Baseball has been very, very good to Barry Bonds, but it seems that wasn't quite good enough for the San Francisco slugger.

Bonds, along with baseball fans and non-fans alike, watched raptly in 1998 as the friendly battle between Mark McGwire and Sammy Sosa played out en route to the new single-season home-run record. McGwire's 70 gave him the record. He and Sammy hugged. The world and Major League Baseball, which sorely needed some positive press, smiled.

And Bonds seethed, deciding that he, too, wanted some of that attention, adoration and acclaim. So he turned to steroids for the added oomph.

Barry_bonds_steroid_book So says "Game of Shadows," a new book due out this month. In it, two SF Chronicle reporters look at Bonds alleged use of performance- enhancing drugs, as well as the subsequent testimony about steroids before a federal grand jury.

Yeah, tell me something I didn't know. Not to take anything away from the writers of the book. They worked on it for two years and I'm sure they and their editors are confident that it accurately reflects the questionable issues that have dogged Bonds since he wrote his name above McGwire's in the record books by slamming 73 taters.

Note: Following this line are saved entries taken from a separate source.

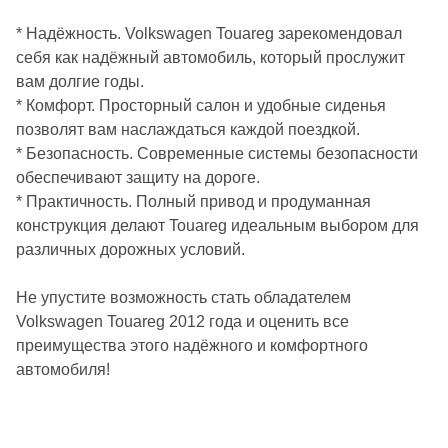
* Надёжность. Volkswagen Touareg зарекомендовал
себя как надёжный автомобиль, который прослужит
вам долгие годы.
* Комфорт. Просторный салон и удобные сиденья
позволят вам наслаждаться каждой поездкой.
* Безопасность. Современные системы безопасности
обеспечивают защиту на дороге.
* Практичность. Полный привод и продуманная
конструкция делают Touareg идеальным выбором для
различных дорожных условий.
Не упустите возможность стать обладателем
Volkswagen Touareg 2012 года и оценить все
преимущества этого надёжного и комфортного
автомобиля!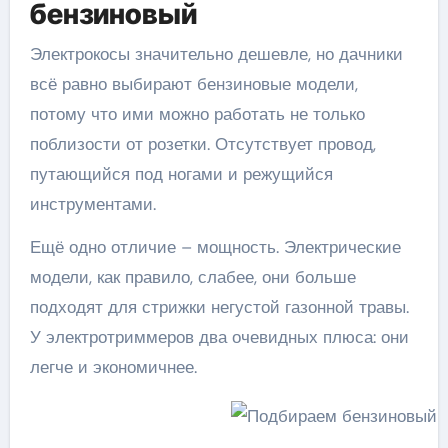
бензиновый
Электрокосы значительно дешевле, но дачники
всё равно выбирают бензиновые модели,
потому что ими можно работать не только
поблизости от розетки. Отсутствует провод,
путающийся под ногами и режущийся
инструментами.
Ещё одно отличие – мощность. Электрические
модели, как правило, слабее, они больше
подходят для стрижки негустой газонной травы.
У электротриммеров два очевидных плюса: они
легче и экономичнее.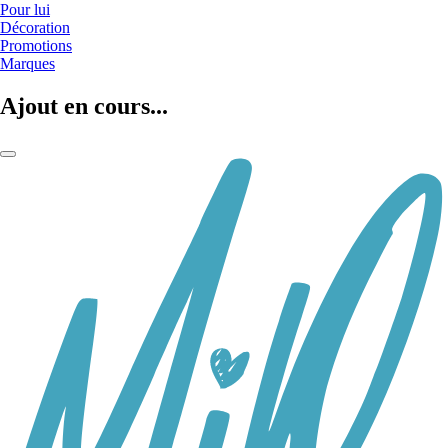
Pour lui
Décoration
Promotions
Marques
Ajout en cours...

With the book's imminent release, it's been piling on time again for Barry haters. He's regularly castigated for being:

  • Arrogant. Gee, and he's so alone among the ranks of the rich and famous in exhibiting that trait.
  • Disdainful of the media. Again, he's in huge company, including the current presidential administration.
  • A liar. Do I really need to go here?
  • A cheater. Ditto.

Now I'm not saying any of the above is acceptable. The sage words of my mother still apply: "Just because everyone else is doing it isn't a good reason. If everyone else jumped off a cliff, would you?" Even as a teenager, I realized she was right.

Barry, however, did allegedly jump right off that cliff and into the steroid pool.

I think Barry used steroids. I think McGwire used steroids, too. And I think MLB knew it and let it slide because it was desperate for the feel-good aura that the McGwire-Sosa (whom I think used steroids, too) produced during the home-run record quest.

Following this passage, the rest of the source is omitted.